Crise no PL: Saída de Caroline de Toni ameaça aliança de Valdemar e Flávio Bolsonaro
A provável saída da deputada Caroline de Toni do Partido Liberal (PL) está se transformando em uma dor de cabeça significativa para o presidente nacional da legenda, Valdemar Costa Neto. A situação tem o potencial de colocar em xeque a aliança, ainda em fase de construção, entre o partido de Flávio Bolsonaro e a federação formada por PP e União Brasil, especialmente no cenário político de Santa Catarina.

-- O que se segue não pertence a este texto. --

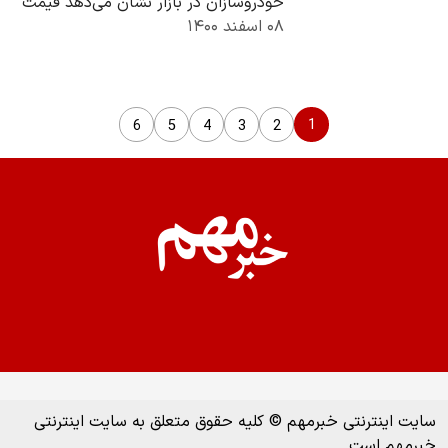
خودروسازان در بازار نشان می‌دهد قیمت
۰۸ اسفند ۱۴۰۰
اکثریت این خودروها در بازار امروز
(یکشنبه)…
1
6
5
4
3
2
سایت اینترنتی خبرمهم © کلیه حقوق متعلق به سایت اینترنتی
خبرمهم است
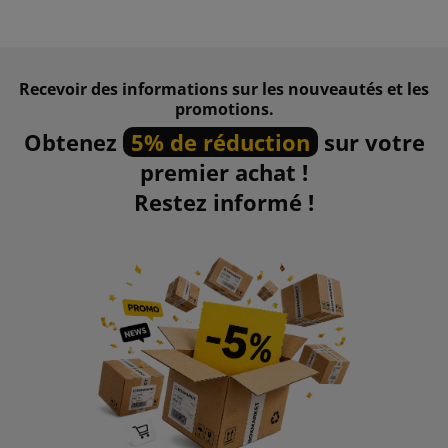
Recevoir des informations sur les nouveautés et les
promotions.
Obtenez
5% de réduction
sur votre
premier achat !
Restez informé !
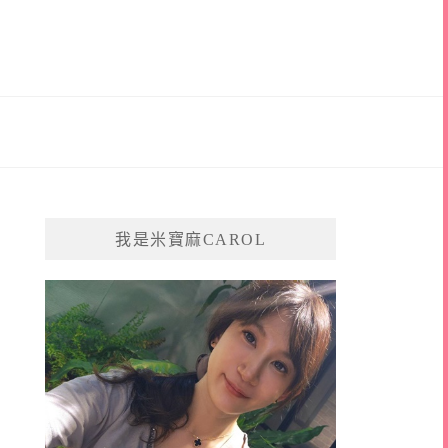
我是米寶麻CAROL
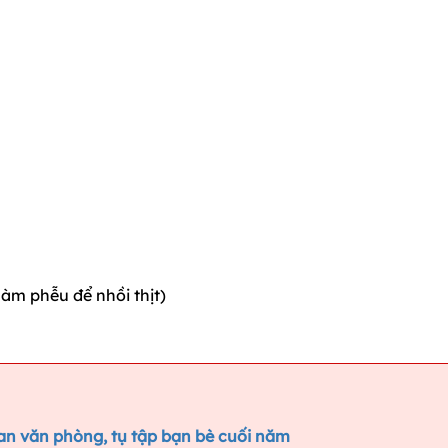
làm phễu để nhồi thịt)
an văn phòng, tụ tập bạn bè cuối năm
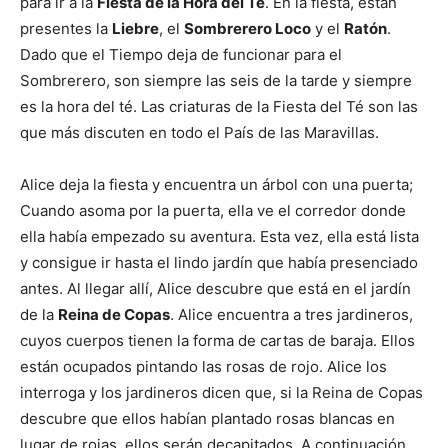
para ir a la
Fiesta de la Hora del Té
. En la fiesta, están
presentes la
Liebre
, el
Sombrerero Loco
y el
Ratón
.
Dado que el Tiempo deja de funcionar para el
Sombrerero, son siempre las seis de la tarde y siempre
es la hora del té. Las criaturas de la Fiesta del Té son las
que más discuten en todo el País de las Maravillas.
Alice deja la fiesta y encuentra un árbol con una puerta;
Cuando asoma por la puerta, ella ve el corredor donde
ella había empezado su aventura. Esta vez, ella está lista
y consigue ir hasta el lindo jardín que había presenciado
antes. Al llegar allí, Alice descubre que está en el jardín
de la
Reina de Copas
. Alice encuentra a tres jardineros,
cuyos cuerpos tienen la forma de cartas de baraja. Ellos
están ocupados pintando las rosas de rojo. Alice los
interroga y los jardineros dicen que, si la Reina de Copas
descubre que ellos habían plantado rosas blancas en
lugar de rojas, ellos serán decapitados. A continuación,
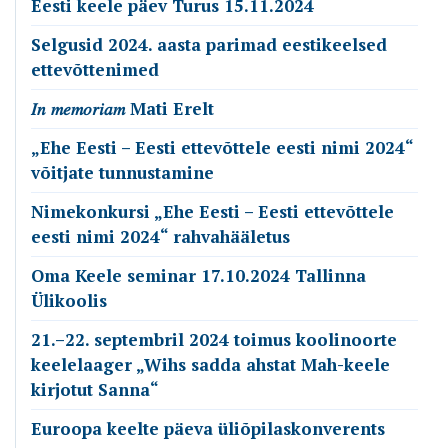
Eesti keele päev Turus 15.11.2024
Selgusid 2024. aasta parimad eestikeelsed
ettevõttenimed
𝐼𝑛 𝑚𝑒𝑚𝑜𝑟𝑖𝑎𝑚 Mati Erelt
„Ehe Eesti – Eesti ettevõttele eesti nimi 2024“
võitjate tunnustamine
Nimekonkursi „Ehe Eesti – Eesti ettevõttele
eesti nimi 2024“ rahvahääletus
Oma Keele seminar 17.10.2024 Tallinna
Ülikoolis
21.–22. septembril 2024 toimus koolinoorte
keelelaager „Wihs sadda ahstat Mah-keele
kirjotut Sanna“
Euroopa keelte päeva üliõpilaskonverents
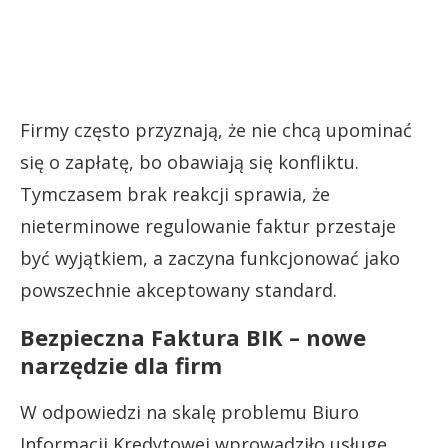
Firmy często przyznają, że nie chcą upominać
się o zapłatę, bo obawiają się konfliktu.
Tymczasem brak reakcji sprawia, że
nieterminowe regulowanie faktur przestaje
być wyjątkiem, a zaczyna funkcjonować jako
powszechnie akceptowany standard.
Bezpieczna Faktura BIK – nowe
narzędzie dla firm
W odpowiedzi na skalę problemu Biuro
Informacji Kredytowej wprowadziło usługę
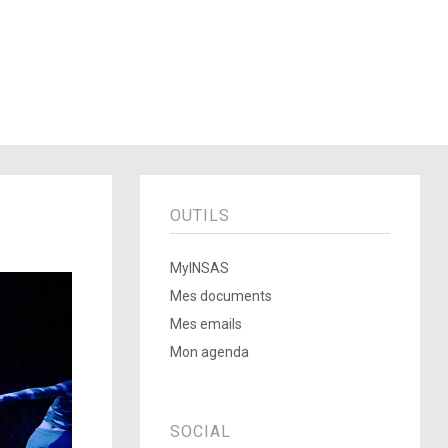
OUTILS
MyINSAS
Mes documents
Mes emails
Mon agenda
SOCIAL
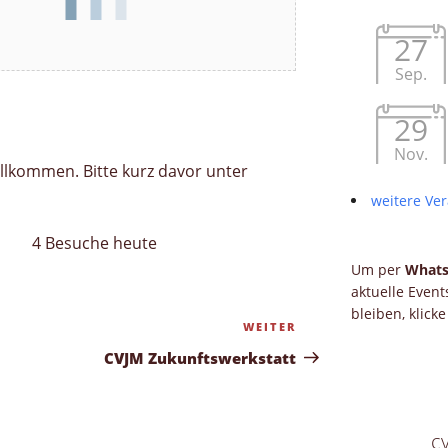
27
Sep.
29
Nov.
illkommen. Bitte kurz davor unter
weitere Ver
4 Besuche heute
Um per
What
aktuelle Even
bleiben, klick
WEITER
Nächster
Beitrag
CVJM Zukunftswerkstatt
c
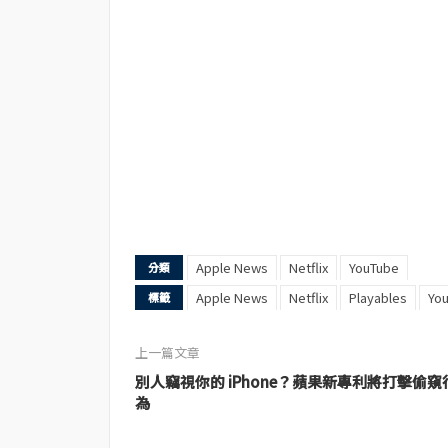
Apple News
Netflix
YouTube
分類
Apple News
Netflix
Playables
Yo
標籤
上一篇文章
別人竊視你的 iPhone？蘋果新專利將打擊偷窺
為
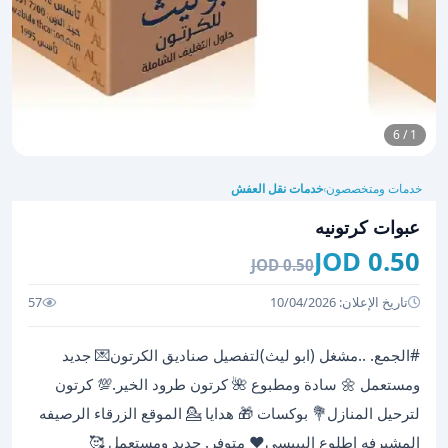
1 / 6
خدمات ومتخصصون
خدمات نقل العفش
›
عبوات كرتونيه
0.50 JOD
0.50 JOD
تاريخ الإعلان: 10/04/2026
57
#الجمع. ..مشغل (ابو ليث)لتفصيل صناديق الكرتون💌 جديد
ومستعمل 🌼 سادة ومطبوع 🌺 كرتون طرود الخير.💯 كرتون
لترحيل المنازل💐 بوكسات 🎁 هدايا 💁 الموقع الزرقاء الرصيفه
المشيرفه اطلوع البيبسي❤️ متوفر. جديد ومستعمل 🥰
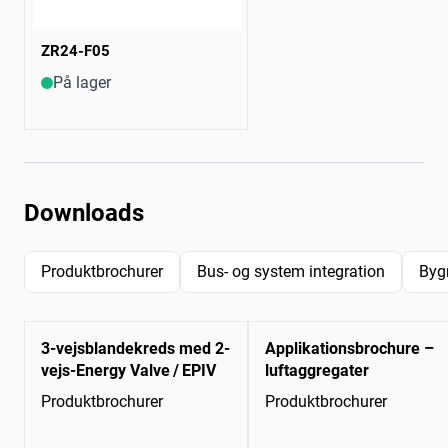
ZR24-F05
På lager
Downloads
Produktbrochurer
Bus- og system integration
Byg
3-vejsblandekreds med 2-
Applikationsbrochure –
vejs-Energy Valve / EPIV
luftaggregater
Produktbrochurer
Produktbrochurer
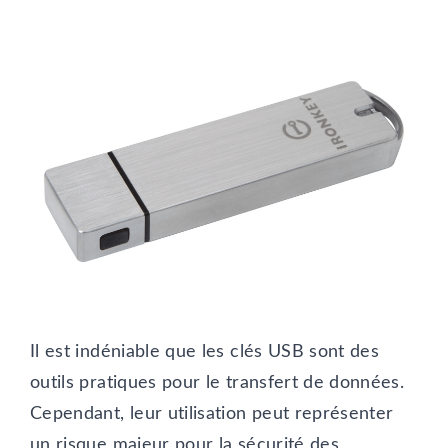
Il est indéniable que les clés USB sont des
outils pratiques pour le transfert de données.
Cependant, leur utilisation peut représenter
un risque majeur pour la sécurité des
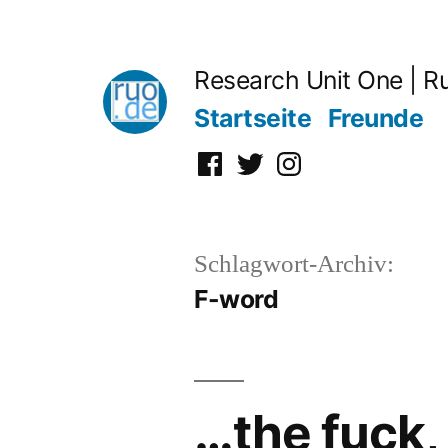
Zum
Inhalt
Research Unit One | R
springen
Startseite
Freunde
Facebook
Twitter
Instagram
Schlagwort-Archiv:
F-word
…the fuck,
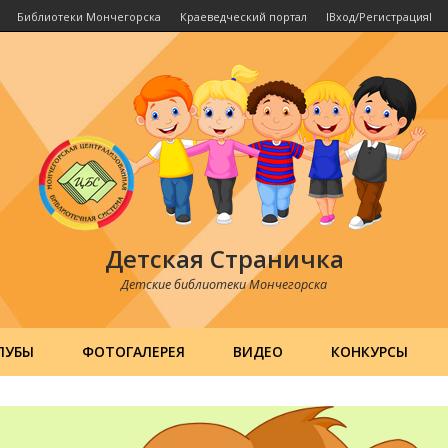
Библиотеки Мончегорска
Краеведческий портал
IВход/РегистрацияI
Детская Страничка
Детские библиотеки Мончегорска
ЛУБЫ
ФОТОГАЛЕРЕЯ
ВИДЕО
КОНКУРСЫ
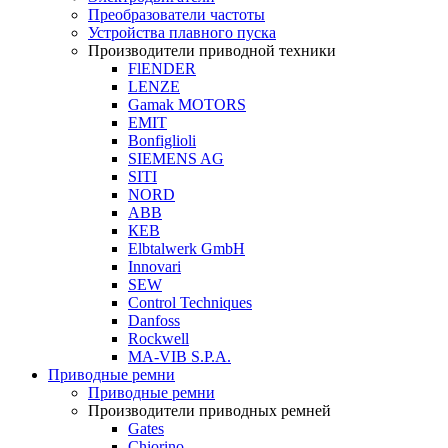
Преобразователи частоты
Устройства плавного пуска
Производители приводной техники
FlENDER
LENZE
Gamak MOTORS
EMIT
Bonfiglioli
SIEMENS AG
SITI
NORD
ABB
КЕВ
Elbtalwerk GmbH
Innovari
SEW
Control Techniques
Danfoss
Rockwell
MA-VIB S.P.A.
Приводные ремни
Приводные ремни
Производители приводных ремней
Gates
Chiorino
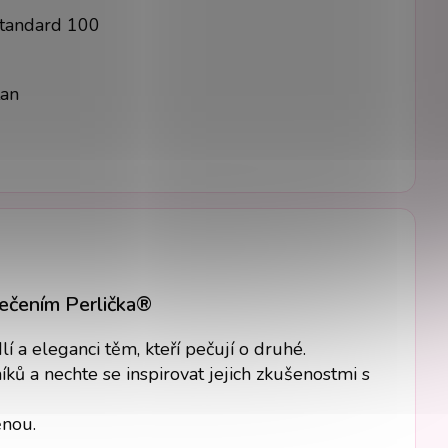
Standard 100
tan
lečením Perlička®
 a eleganci těm, kteří pečují o druhé.
ků a nechte se inspirovat jejich zkušenostmi s
ěnou.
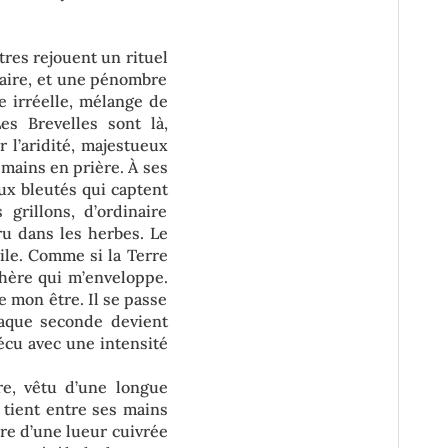
tres rejouent un rituel
unaire, et une pénombre
te irréelle, mélange de
Les Brevelles sont là,
 l’aridité, majestueux
mains en prière. À ses
aux bleutés qui captent
grillons, d’ordinaire
ru dans les herbes. Le
ile. Comme si la Terre
sphère qui m’enveloppe.
 mon être. Il se passe
aque seconde devient
écu avec une intensité
re, vêtu d’une longue
y tient entre ses mains
re d’une lueur cuivrée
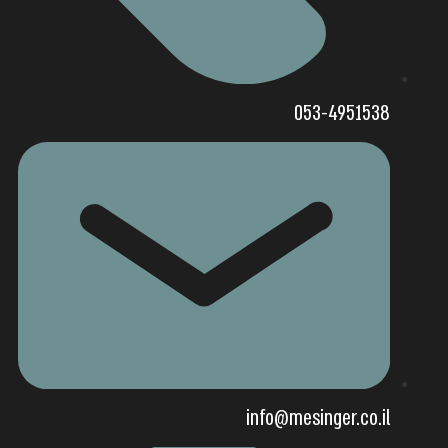
053-4951538
info@mesinger.co.il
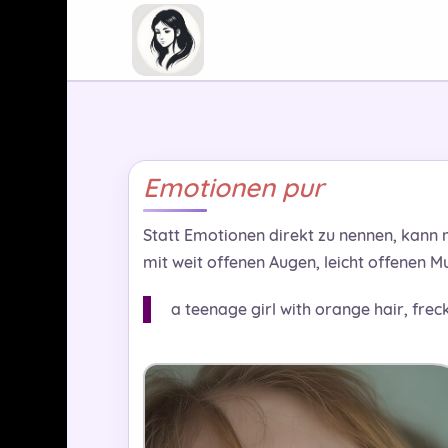
Emotionen pur
Statt Emotionen direkt zu nennen, kann
mit weit offenen Augen, leicht offenen 
a teenage girl with orange hair, freck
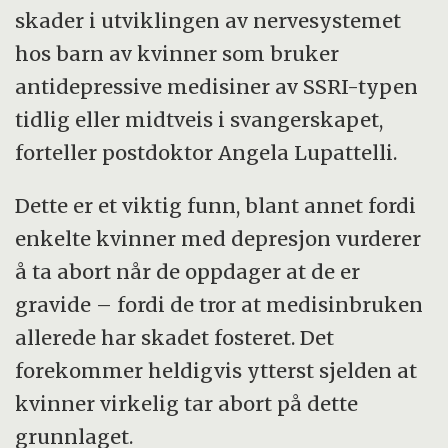
artikkelen gjelder SSRI-medikamentene.
skader i utviklingen av nervesystemet
hos barn av kvinner som bruker
De mest brukte SSRI-medikamentene på
antidepressive medisiner av SSRI-typen
det norske markedet er: Citalopram
tidlig eller midtveis i svangerskapet,
(Cipramil), escitalopram (Cipralex),
forteller postdoktor Angela Lupattelli.
fluoksetin (Fontex, Prozac), fluvoksamin
(Fevarin), paroksetin (Seroxat) og sertralin
Dette er et viktig funn, blant annet fordi
(Zoloft).
enkelte kvinner med depresjon vurderer
å ta abort når de oppdager at de er
Kilde:
Norsk Helseinformatikk
og Norsk
gravide – fordi de tror at medisinbruken
legemiddelhåndbok
allerede har skadet fosteret. Det
forekommer heldigvis ytterst sjelden at
kvinner virkelig tar abort på dette
grunnlaget.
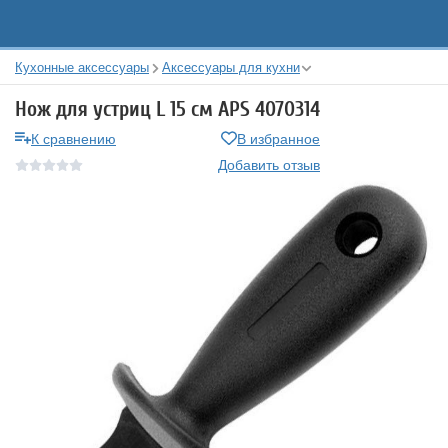
Кухонные аксессуары
Аксессуары для кухни
Нож для устриц L 15 см APS 4070314
К сравнению
В избранное
Добавить отзыв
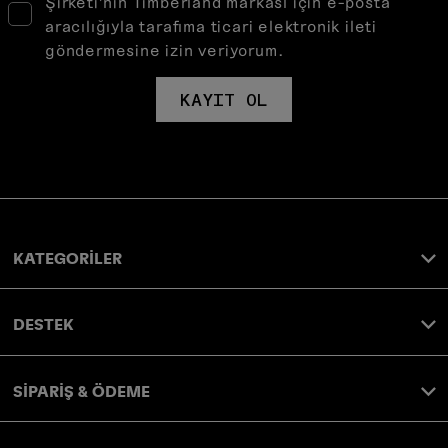
Şirketi’nin Timberland markası için e-posta
aracılığıyla tarafıma ticari elektronik ileti
göndermesine izin veriyorum.
KAYIT OL
KATEGORİLER
DESTEK
SİPARİŞ & ÖDEME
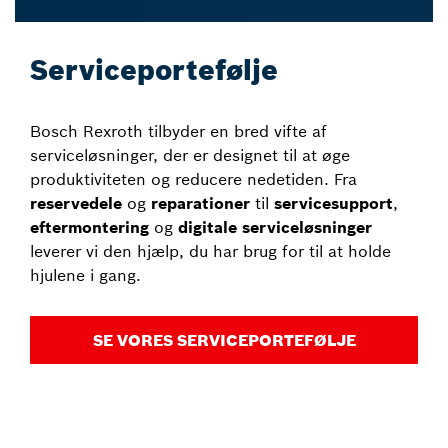
Serviceportefølje
Bosch Rexroth tilbyder en bred vifte af
serviceløsninger, der er designet til at øge
produktiviteten og reducere nedetiden. Fra
reservedele
og
reparationer
til
servicesupport
,
eftermontering
og
digitale serviceløsninger
leverer vi den hjælp, du har brug for til at holde
hjulene i gang.
SE VORES SERVICEPORTEFØLJE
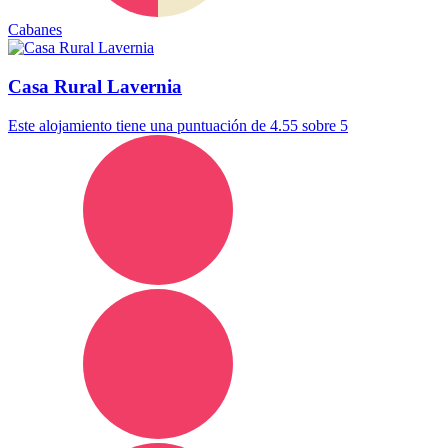
Cabanes
Casa Rural Lavernia
Este alojamiento tiene una puntuación de 4.55 sobre 5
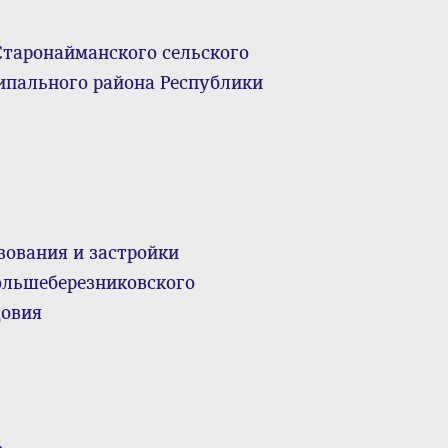
Старонайманского сельского
ипального района Республики
зования и застройки
ольшеберезниковского
довия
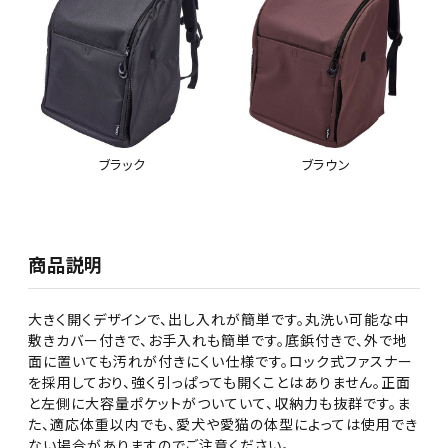
ブラック
ブラウン
商品説明
大きく開くデザインで、出し入れが簡単です。丸洗い可能な中
敷きカバー付きで、お手入れも簡単です。底鋲付きで、外で地
面に置いても汚れが付きにくい仕様です。ロック式ファスナー
を採用しており、強く引っぱっても開くことはありません。正面
と左側に大容量ポケットがついていて、収納力も抜群です。ま
た、適応体重以内でも、愛犬や愛猫の体型によっては使用でき
ない場合がありますのでご注意ください。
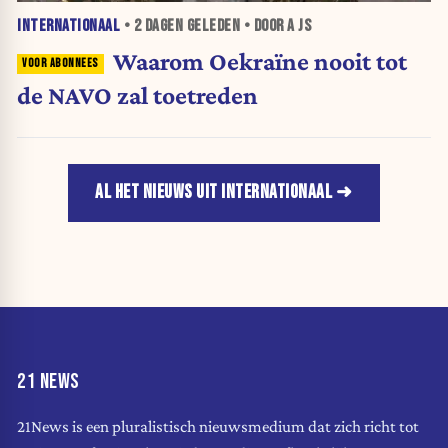
INTERNATIONAAL
•
2 DAGEN
GELEDEN • DOOR A JS
Waarom Oekraïne nooit tot
de NAVO zal toetreden
AL HET NIEUWS UIT INTERNATIONAAL
21 NEWS
21News is een pluralistisch nieuwsmedium dat zich richt tot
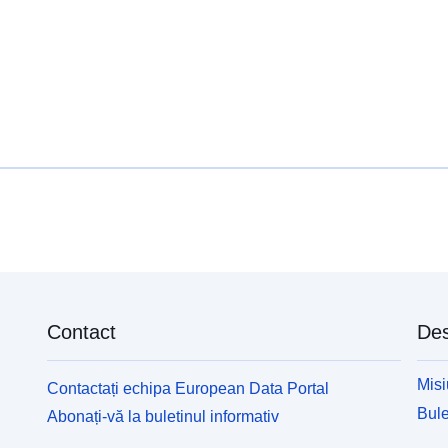
Contact
Des
Misi
Contactați echipa European Data Portal
Bule
Abonați-vă la buletinul informativ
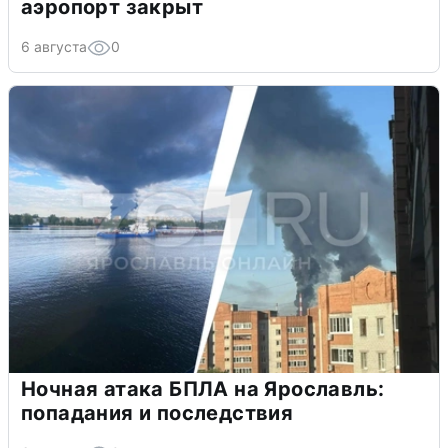
аэропорт закрыт
6 августа
0
Ночная атака БПЛА на Ярославль:
попадания и последствия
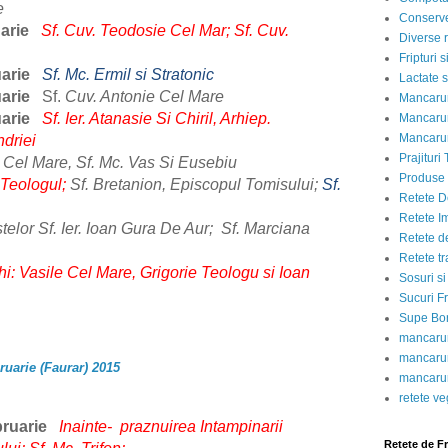
ie
Conserve
arie
Sf.
Cuv. Teodosie Cel Mar; Sf. Cuv.
Diverse r
Fripturi 
uarie
Sf. Mc. Ermil si Stratonic
Lactate s
uarie
Sf.
Cuv. Antonie Cel Mare
Mancarur
uarie
Sf. Ier. Atanasie Si Chiril, Arhiep.
Mancarur
Mancarur
ndriei
Prajituri 
 Cel Mare, Sf. Mc. Vas Si Eusebiu
Produse d
e Teologul;
Sf. Bretanion, Episcopul Tomisului;
Sf.
Retete D
Retete I
or Sf. Ier. Ioan Gura De Aur; Sf. Marciana
Retete d
Retete tr
arhi: Vasile Cel Mare, Grigorie Teologu si Ioan
Sosuri si
Sucuri Fr
Supe Bor
mancarur
mancarur
ruarie (Faurar) 2015
mancarur
retete v
ruarie
Inainte- praznuirea Intampinarii
Retete de F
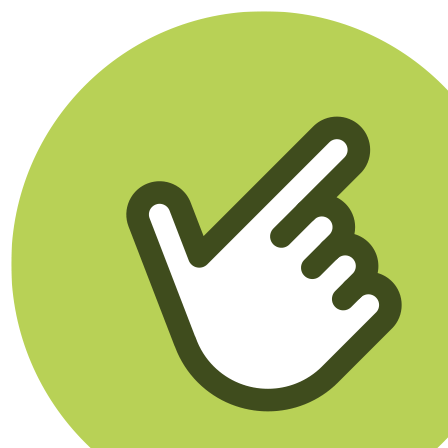
Klikego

Disputa por vaga no Senado gera impasse interno
Ciente das movimentações que pretendiam rifar suas pretensões de concorrer a uma cadeira no Senado, a parlamentar catarinense está avaliando migrar para outra legenda para se manter na disputa. Foi o próprio Valdemar quem teria alertado Caroline de que, apesar das promessas feitas pelo governador Jorginho Mello, ela não ficaria com uma das vagas ao Senado pelo estado na chapa encabeçada por ele.
Segundo apurações, uma das contrapartidas exigidas pela federação PP e União Brasil para apoiar a postulação de Flávio Bolsonaro foi uma participação expressiva em candidaturas majoritárias. Em Santa Catarina, essa vaga seria destinada a Esperidião Amin, enquanto a outra posição na chapa será ocupada por Carlos Bolsonaro.
Estratégias para conter a saída e riscos políticos
Fontes próximas ao assunto relataram que as legendas não queriam que o assunto viesse à tona antes da janela partidária, para evitar que Caroline migrasse para outra sigla e pudesse concorrer ao Senado. A ideia era rifá-la mais adiante, mas a deputada buscou Valdemar, que abriu o jogo sobre a situação.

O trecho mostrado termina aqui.